Sichuan Cuisine Cooking Class
Wednesday 20/03/2019 @ 11:00 - 13:30$129 – $130
“Each dish its own, 100 flavors in 100 dishes（一菜一格， 百菜百味）” – Sichuanese Cooking has conquered our taste buds with its satisfying, addictive and unforgettable dishes. What really distinguishes Sichuanese Cookery is its mastery of the arts of flavors. The cooking class will provide demonstration and hands-on experience for you to learn how to make these dazzling complex flavors by combining a variety of basic tastes. You will be able to confidently cook a few signature Sichuan dishes after the class.
Specifically, our instructor will start by introducing the concept of Sichuan Cuisine and key spices and seasonings followed by a demonstration of making the garlicky and numbingly spicy Sichuan Chili Oil. Our guests will then divide into groups to practice classic dishes of Poached Chicken in Sichuan Chili Oil, Sichuan Dry-fried Green Beans and Mapo Tofu followed by lunch.
Menu of Cooking
- Sichuan Chili Oil (Demonstration)
- Poached Chicken in Sichuan Chili Oil (Demo & Practice)

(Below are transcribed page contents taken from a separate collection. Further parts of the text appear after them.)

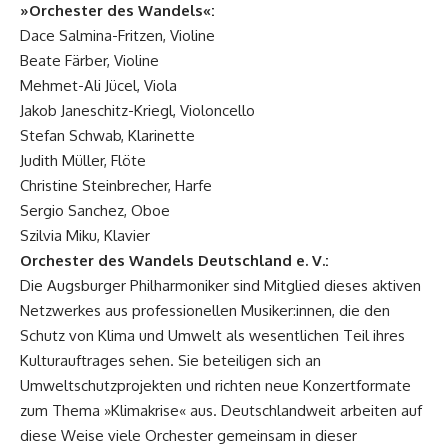
»Orchester des Wandels«:
Dace Salmina-Fritzen, Violine
Beate Färber, Violine
Mehmet-Ali Jücel, Viola
Jakob Janeschitz-Kriegl, Violoncello
Stefan Schwab, Klarinette
Judith Müller, Flöte
Christine Steinbrecher, Harfe
Sergio Sanchez, Oboe
Szilvia Miku, Klavier
Orchester des Wandels Deutschland e. V.:
Die Augsburger Philharmoniker sind Mitglied dieses aktiven
Netzwerkes aus professionellen Musiker:innen, die den
Schutz von Klima und Umwelt als wesentlichen Teil ihres
Kulturauftrages sehen. Sie beteiligen sich an
Umweltschutzprojekten und richten neue Konzertformate
zum Thema »Klimakrise« aus. Deutschlandweit arbeiten auf
diese Weise viele Orchester gemeinsam in dieser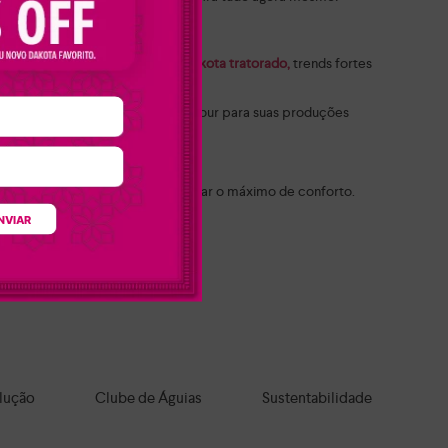
ota flatform feminino
e o
tênis Dakota tratorado,
trends fortes
s pedrarias que trazem mais glamour para suas produções
ta
para agradar a todos os estilos.
idade e pensados para proporcionar o máximo de conforto.
NVIAR
feitos para qualquer ocasião.
a todo o Brasil!
lução
Clube de Águias
Sustentabilidade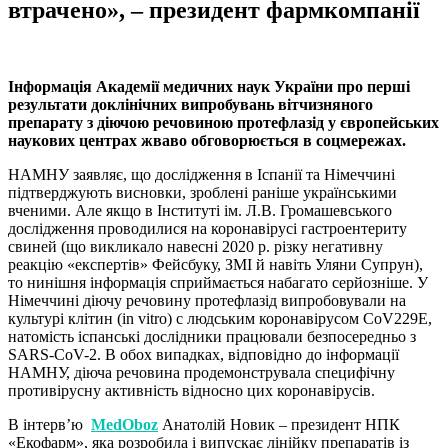
втрачено», – президент фармкомпанії
Інформація Академії медичних наук України про перші
результати доклінічних випробувань вітчизняного
препарату з діючою речовиною протефлазід у європейських
наукових центрах жваво обговорюється в соцмережах.
НАМНУ заявляє, що дослідження в Іспанії та Німеччині
підтверджують висновки, зроблені раніше українськими
вченими. Але якщо в Інституті ім. Л.В. Громашевського
дослідження проводилися на коронавірусі гастроентериту
свиней (що викликало навесні 2020 р. різку негативну
реакцію «експертів» Фейсбуку, ЗМІ й навіть Уляни Супрун),
то нинішня інформація сприймається набагато серйозніше. У
Німеччині діючу речовину протефлазід випробовували на
культурі клітин (in vitro) c людським коронавірусом CoV229E,
натомість іспанські дослідники працювали безпосередньо з
SARS-CoV-2. В обох випадках, відповідно до інформації
НАМНУ, діюча речовина продемонструвала специфічну
противірусну активність відносно цих коронавірусів.
В інтерв’ю
MedOboz
Анатолій Новик – президент НПК
«Екофарм», яка розробила і випускає лінійку препаратів із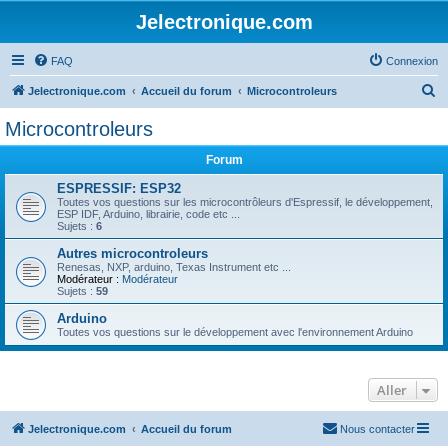
Jelectronique.com
FAQ
Connexion
R
Jelectronique.com
Accueil du forum
Microcontroleurs
e
Microcontroleurs
c
Forum
h
e
ESPRESSIF: ESP32
Toutes vos questions sur les microcontrôleurs d'Espressif, le développement,
r
ESP IDF, Arduino, librairie, code etc ...
Sujets :
6
c
Autres microcontroleurs
h
Renesas, NXP, arduino, Texas Instrument etc ...
Modérateur :
Modérateur
e
Sujets :
59
r
Arduino
Toutes vos questions sur le développement avec l'environnement Arduino
Aller
Jelectronique.com
Accueil du forum
Nous contacter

- Sichuan Dry-Fried Green Beans (Practice)
- Sichuan Dandan Noodles (Demo & Practice)
- Mapo Tofu (Demo & Practice)
- Premium Jasmine Rice (cooked on site)
What’s included in the ticket fee
Class fee, ingredients, apron on loan, recipe
Cai Li Blakeman works for Spoonful as the Chinese Cooking instructor. Cai Li was born and raised in China and has lived in Beijing, Washington DC and Singapore. She received her culinary training at the Le Cordon Bleu in Kuala Lumpur, Malaysia in 2014. She is also a food consultant and blogger. She shares easy recipes and stories on homemade Chinese and Asian food on the Facebook page #sentosadough and her blog of www.lets-playdough.com.
Prior to pursuing her passion for cooking and culinary education, she was a PR and Communications professional and had held management positions in global firms including United Technologies Corporation (UTC), NEC, Edelman, Johnson Controls and Kimberly-Clark.